We are a business that always seems to do well when the rest of the world is feeling like it’s swimming upstream. It’s always been that way – you know the famous Countercyclical thing and all. So what should admissions do with all those new leads that think getting a career that isn’t going to be lost in the shuffle do?
Sell the opportunity for someone to understand that having more than one thing going for themselves isn’t such a bad thing. Sometime admissions feels they have to replace a bad experience with a course of instruction. That’s their solution. “Sorry about what’s happening, now become a medical assistant and everything will be ok – let’s go to financial aid and see if you qualify”.
Not a really good approach unless your retention numbers are too high and you need more attrition at your school.
This is a time to slow down the train and listen, evaluate, discuss, and then offer a suggestion.
Maybe school is the answer, more times than not, it will help. But the way to sell it isn’t as a replacement to something, but as a supplement to something. No one wants to think that what they already spent time and energy getting to know has no more value. But everyone understands being multi-skilled. For example.
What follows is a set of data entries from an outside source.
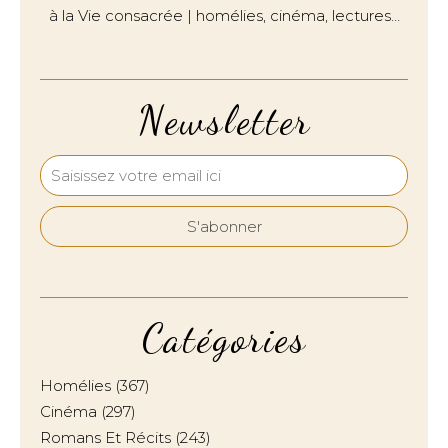
à la Vie consacrée | homélies, cinéma, lectures…
Newsletter
Catégories
Homélies
(367)
Cinéma
(297)
Romans Et Récits
(243)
Suppose you already went to school to become an administrative assistant, and you were working at that job when one day HR came and in said to you “sorry”. What do you do? Well of course you go look for another AA job, but what if over the past 6 weeks a whole bunch of other qualified AA’s lost their job too, and right now there is a surplus for people looking and not enough jobs to go around, what then?
Unemployment check – well maybe, but that won’t pay too many bills. Go live back at home – of course, that’s always an option, that’s what parents live for (sure!). Another alternative, watch TV and then what happens, “ Call XYZ College today and real soon you will be on your way to a new exciting career, etc, etc, etc.”
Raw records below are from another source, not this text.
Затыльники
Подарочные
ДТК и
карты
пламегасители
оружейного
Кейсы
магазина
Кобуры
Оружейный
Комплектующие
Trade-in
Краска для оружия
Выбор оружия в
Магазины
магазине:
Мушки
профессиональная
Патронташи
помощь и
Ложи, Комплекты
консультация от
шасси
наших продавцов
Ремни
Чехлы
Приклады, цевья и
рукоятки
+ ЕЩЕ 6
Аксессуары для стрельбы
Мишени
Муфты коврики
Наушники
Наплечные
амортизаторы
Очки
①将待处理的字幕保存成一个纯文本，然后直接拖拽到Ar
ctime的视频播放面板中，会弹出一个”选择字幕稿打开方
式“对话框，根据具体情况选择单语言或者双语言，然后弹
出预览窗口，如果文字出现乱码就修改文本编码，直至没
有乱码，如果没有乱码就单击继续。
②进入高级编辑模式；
So, in they go, fill out the whatever, go to admissions, and well you know the rest.
But my money is one not selling them a new career, my money is on selling them an option and an ace in the hole if they ever need it. Having something to fall back on, you know, just in case. I wouldn’t want to replace the current career choice, maybe she loves it and has always wanted to be an AA. I would suggest that we discuss possible alternatives that would allow her to be employed even during the tougher times, like now. I would spend the time to get to know what she has an interest in and then offer some suggestions, not to wave good-bye to her AA experiences, but to do to earn a good living while she was waiting for things to maybe get better and then she could, if she even wanted to, go back to what she loves, being an AA.
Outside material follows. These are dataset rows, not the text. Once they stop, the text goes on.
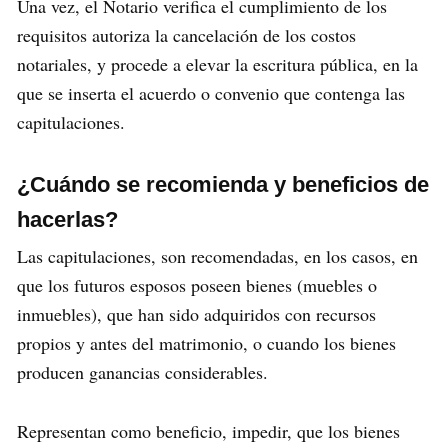
Una vez, el Notario verifica el cumplimiento de los
requisitos autoriza la cancelación de los costos
notariales, y procede a elevar la escritura pública, en la
que se inserta el acuerdo o convenio que contenga las
capitulaciones.
¿Cuándo se recomienda y beneficios de
hacerlas?
Las capitulaciones, son recomendadas, en los casos, en
que los futuros esposos poseen bienes (muebles o
inmuebles), que han sido adquiridos con recursos
propios y antes del matrimonio, o cuando los bienes
producen ganancias considerables.
Representan como beneficio, impedir, que los bienes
I would talk about the allied health arena, the IT arena, and anything else my school may offer that has reasonable career potential as demonstrated by its placement history.
But the one thing I would not do is ask her to replace what she already knows and loves with something else as a permanent move, but just to get another option while she has the time. And of course I would tell her that in many ways she will be able to offer a new employer not only the skill-set she just learned, but in addition, all the skills she already knows from her previous employment. And chances are, being multi-skilled will maybe put her on the shorter “A” list for that position she may be interviewing for.
It’s easier for someone to accept change and expense if it’s looked at as a “additional” as opposed to “replaceable” . The mental gymnastics are less cumbersome as the value of the time and money spent learning the first one wasn’t a waste of time. If someone thinks they are creating additional value without losing the initial value, it’s a much easier proposition to sell.